Having held grudges against each other over land ownership through two generations, the Gradwitzes and the Znaeyms have longstanding animosities. But, when a life-and-death crisis holds them hostage one evening in the controversial woods, they reconsider the value of their hatred, and Ulrich von Gradwitz offers his neighbor friendship.
Having come around the trunk of a huge beech tree as he seeks his enemy, Ulrich comes face-to-face with his mortal enemy, Georg Znaeym. However, their civilized natures cause them to hesitate momentarily from firing their rifles, and in that split second, the mammoth tree is struck by lightning and crashes to the ground. Now, the enemies find themselves "pinned beneath the fallen mass."

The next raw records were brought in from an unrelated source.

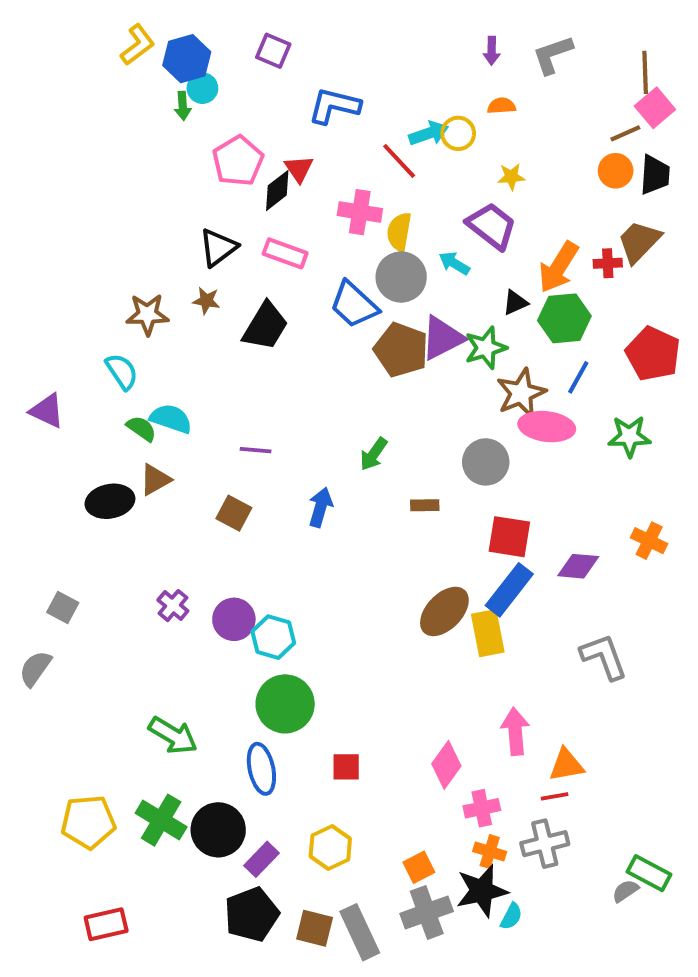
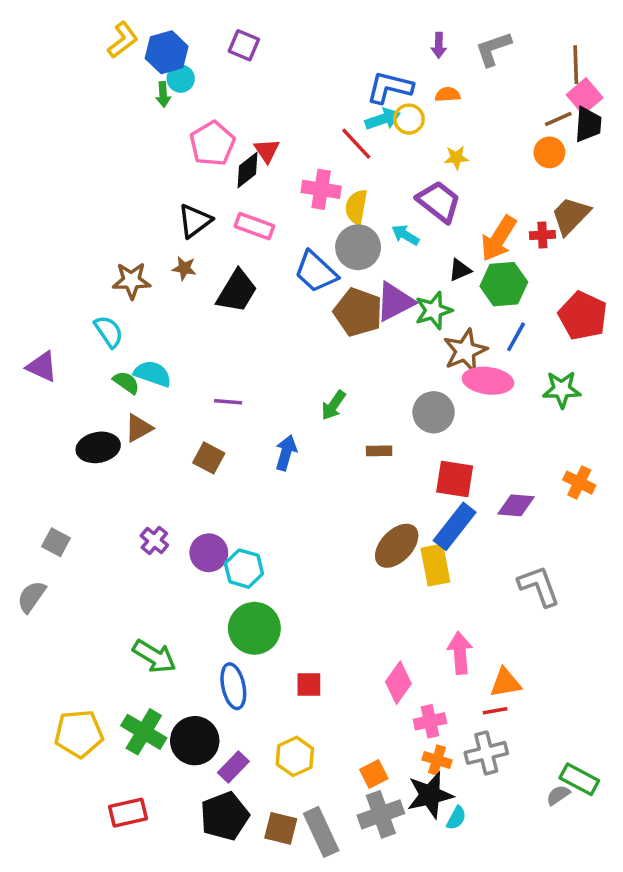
blue L-shape: (334, 106) -> (390, 87), moved
black trapezoid: (655, 175) -> (588, 124), moved
red rectangle: (106, 924) -> (128, 813), moved

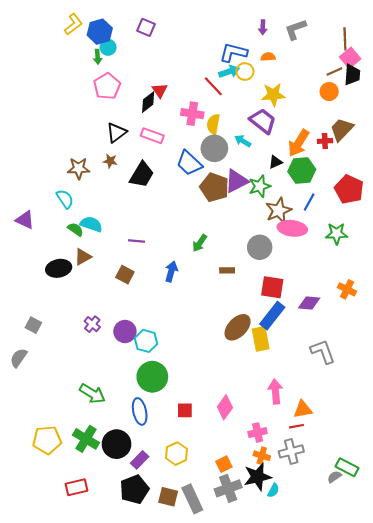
pink pentagon: (212, 144) -> (107, 86), moved
yellow star: (456, 158) -> (273, 95), size x1.6
pink diamond: (398, 683) -> (225, 407), moved

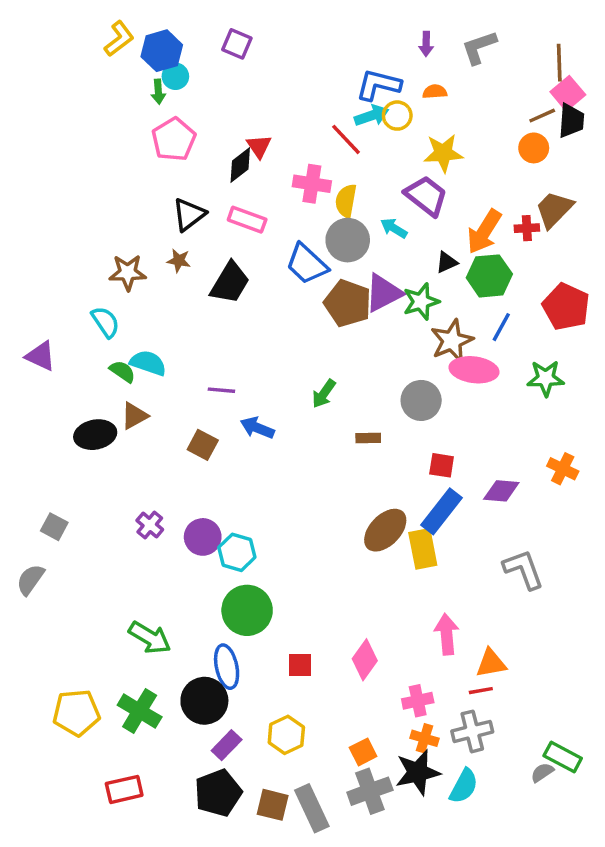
blue arrow: (171, 271) -> (257, 428), moved, turned -84
red square: (272, 287) -> (442, 465), size x0.7
black circle: (117, 444) -> (204, 701), moved
cyan semicircle: (273, 490) -> (464, 786), moved, size x1.5

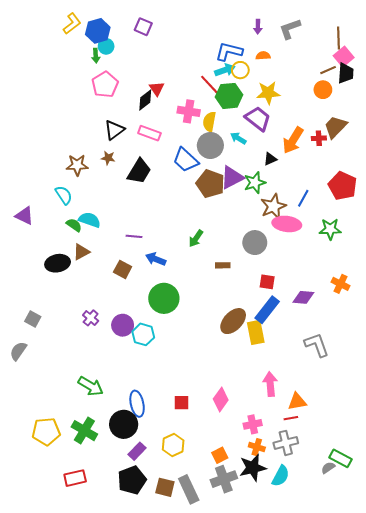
green hexagon: (489, 276) -> (229, 96), moved
green circle: (247, 610) -> (164, 298), moved

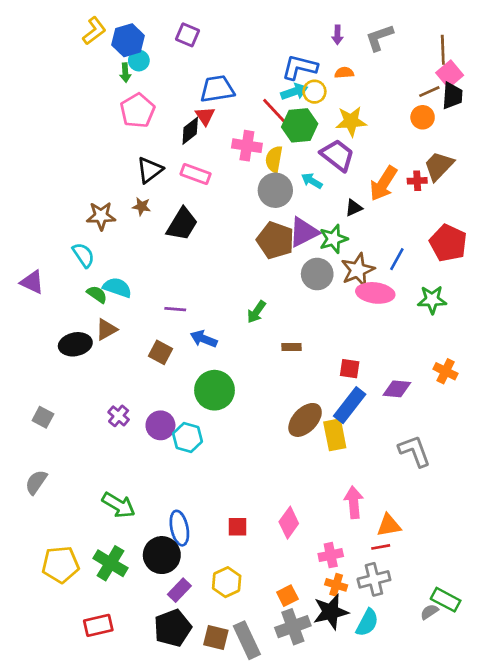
blue trapezoid: (186, 160) -> (217, 89), moved, turned 128
gray circle: (255, 243) -> (317, 274), moved
gray semicircle: (18, 351) -> (36, 482), moved

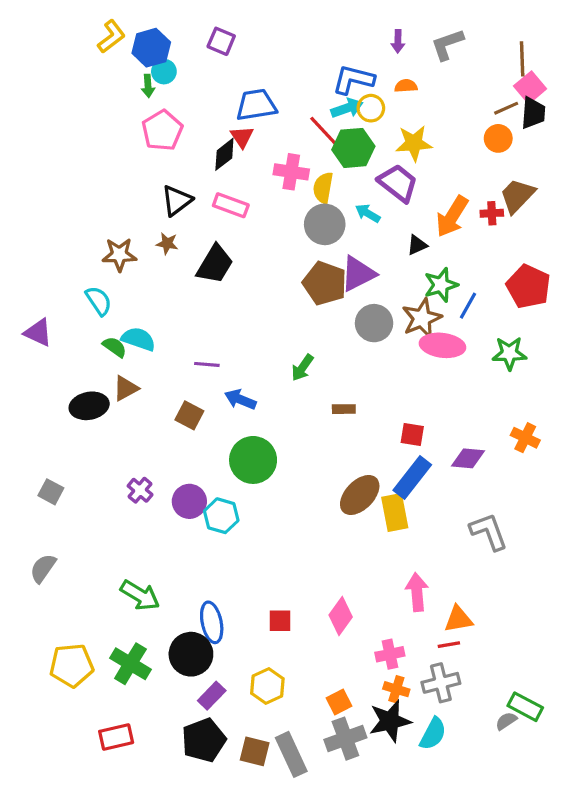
green star: (333, 239) -> (441, 285), moved

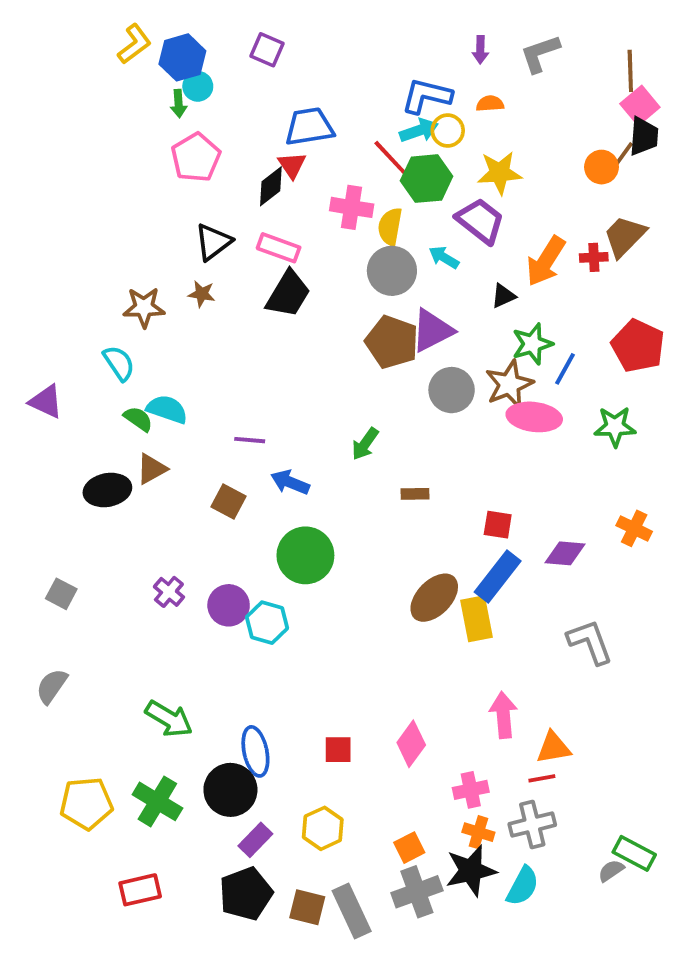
brown line: (506, 108) -> (623, 155), moved, turned -30
black trapezoid: (215, 264) -> (288, 294), moved

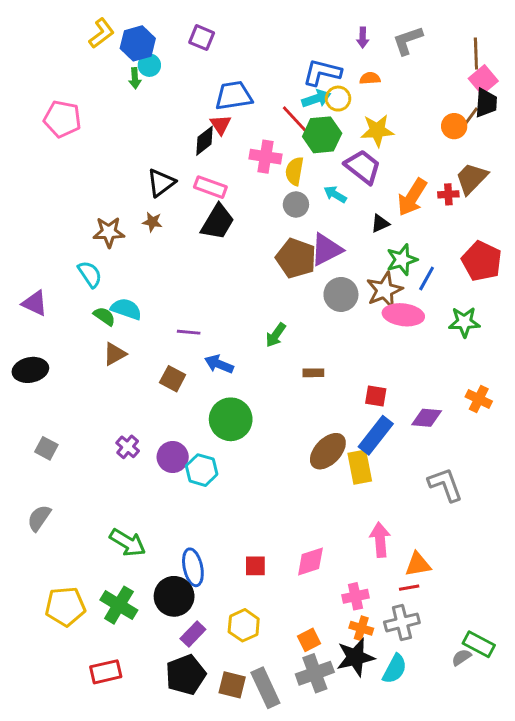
pink pentagon: (196, 157) -> (62, 119), moved, turned -30
gray circle: (392, 271) -> (296, 204), size x0.7
black ellipse: (107, 490) -> (30, 370), moved
pink diamond: (411, 744) -> (310, 561), turned 36

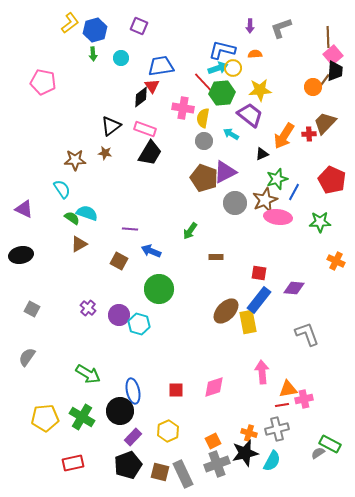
cyan circle: (149, 65) -> (121, 58), moved
orange cross: (479, 399) -> (336, 261), moved
pink cross: (355, 596) -> (304, 399), moved

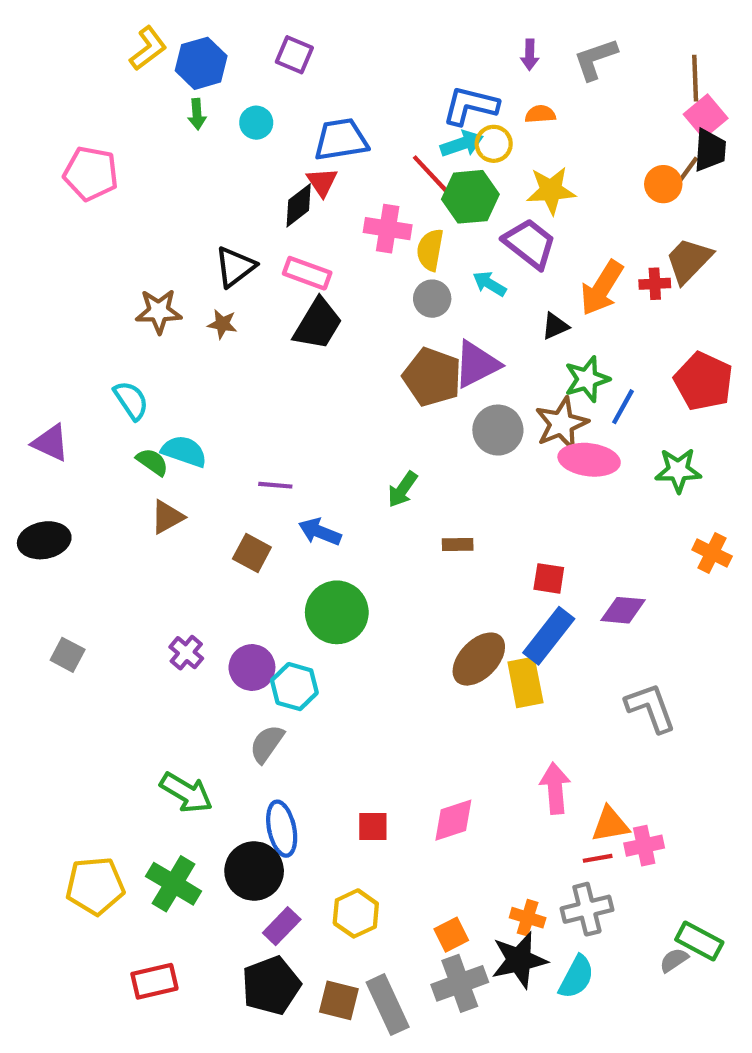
brown star: (75, 160) -> (159, 311), moved
gray semicircle: (27, 357) -> (267, 744), moved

It is at this point that the two men ponder their existential positions. Faced with the possibility of dying alongside his enemy, Ulrich perceives his hatred in relation to the dire conditions in which he now exists. "...Ulrich was feeling the old fierce hatred...dying down." He speaks to Znaeym, calling him "neighbor." Ulrich explains that he has changed his mind and feels that it has been ridiculous to have had a feud over "this stupid strip of forest." Therefore, he asks Georg to help him bury their feud, and he asks Znaeym, "I--I will ask you to be my friend."
Silent for a time, Georg Znaeym considers the proposal of friendship from Ulrich von Gradwitz. Then, he agrees, wryly remarking on how the whole region "would stare and gabble" if they ride into the market square together. Finally, he says, "Ulrich von Gradwitz, I will be your friend."
Clearly, faced with imminent death, the two foes reassess what should be valued and what should not: life being the most important thing, and secondly the value of friendship. Grudges are negative factors and, so are worthless; they should be discarded. These reasons are why the two men end their feud.